The novel also introduces the author’s chief narrative technique of confining foreground action to a short time span, which affords him ample opportunity for musing and introspection, rendered with elegant, pithy prose.
 
In Bad News, Patrick is 22 and headed to New York in the 1980s “to collect my father’s corpse,” as he explains at customs. He’s also addicted to heroin and cocaine, and devotes as much time searching for drugs as he does coming to terms with his hated father and his death.
 
Eight years later, in Some Hope, Patrick is studying law (by renting courtroom dramas) and recovering, from both addiction and an excruciating personal history: “his past lay before him like a corpse waiting to be embalmed.”
 
And in Mother’s Milk, the most hopeful of the books in this volume, Patrick is married, somewhat unhappily, and a father (the amazing opening pages are written from the newborn Robert’s perspective; only hours old, he notes that “he couldn’t live with so much doubt and so much intensity”).
 
Still haunted by his own father, Patrick must deal with his mother’s crackpot philanthropy, sure to destroy the family fortune.
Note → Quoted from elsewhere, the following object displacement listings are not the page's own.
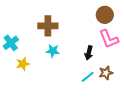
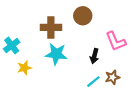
brown circle: (105, 15) -> (83, 16), moved
cyan star: (53, 51) -> (56, 54), size x1.5

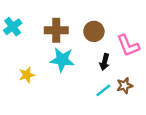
brown circle: (83, 16) -> (94, 31), moved
cyan cross: (12, 45) -> (13, 27), moved

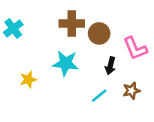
brown cross: (56, 30) -> (72, 23), moved
cyan line: (103, 90) -> (99, 96), moved

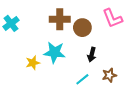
pink L-shape: (135, 48) -> (112, 18), moved
yellow star: (28, 79) -> (33, 63), moved

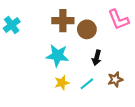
yellow star: (33, 63) -> (62, 83), moved

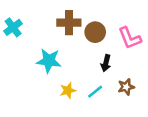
pink L-shape: (118, 20) -> (130, 38), moved
cyan star: (57, 56) -> (49, 61), moved

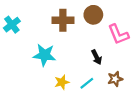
brown circle: (95, 32) -> (93, 15), moved
black arrow: (106, 63) -> (97, 57), turned -40

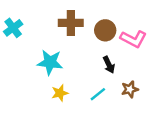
brown circle: (93, 15) -> (105, 30), moved
pink L-shape: (118, 34) -> (133, 39), turned -40
yellow star: (62, 82) -> (60, 93), moved

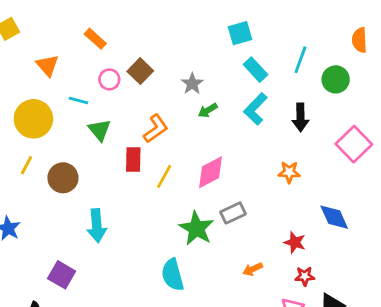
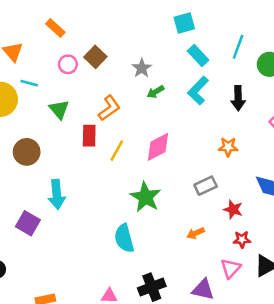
cyan line: (78, 101) -> (29, 83), moved
gray rectangle: (233, 213) -> (206, 186), moved
purple square: (62, 275) -> (28, 223), moved

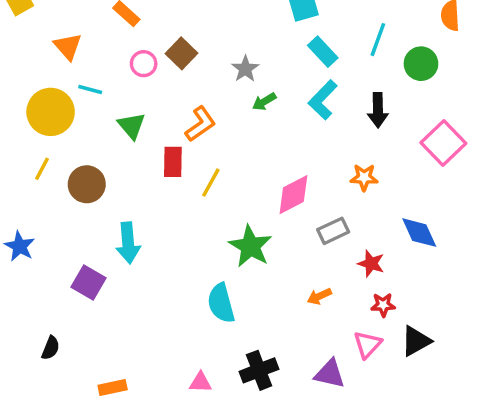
pink diamond: (158, 147) -> (293, 195), moved

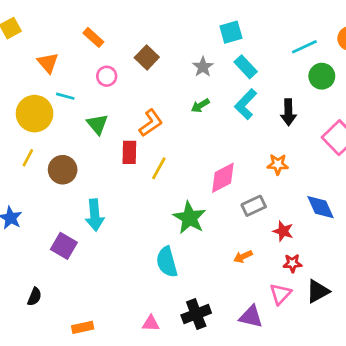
cyan line: (378, 40) -> (304, 47), moved, turned 45
brown square: (181, 53) -> (147, 57), moved
gray star: (245, 69) -> (203, 67), moved

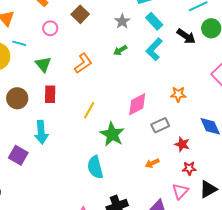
black arrow: (288, 112) -> (186, 36), moved, turned -54
red rectangle: (129, 152) -> (50, 94), moved
yellow line: (159, 168) -> (89, 110), moved

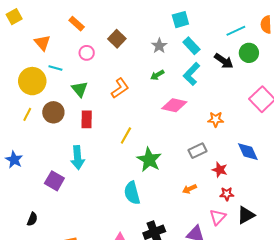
brown circle: (17, 98) -> (53, 112), moved
pink diamond: (137, 104) -> (174, 105), moved, turned 40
This cycle is no ordinary family saga, or even that of an extraordinary family (which the Melrose clan certainly is); plot summaries don’t touch on St. Aubyn’s gift.
 
Though the author has clearly mined his own experience, he has refined it into something exquisite, an exploration of consciousness and the journey from the helplessness of childhood to “the pure inevitability of things being as they were,” as elegant a definition of acceptance as anyone is likely to write. And his serious purpose is buoyed by an abundant wit, laugh-out-loud funniness, and piercing observations into the world of privilege and entitlement.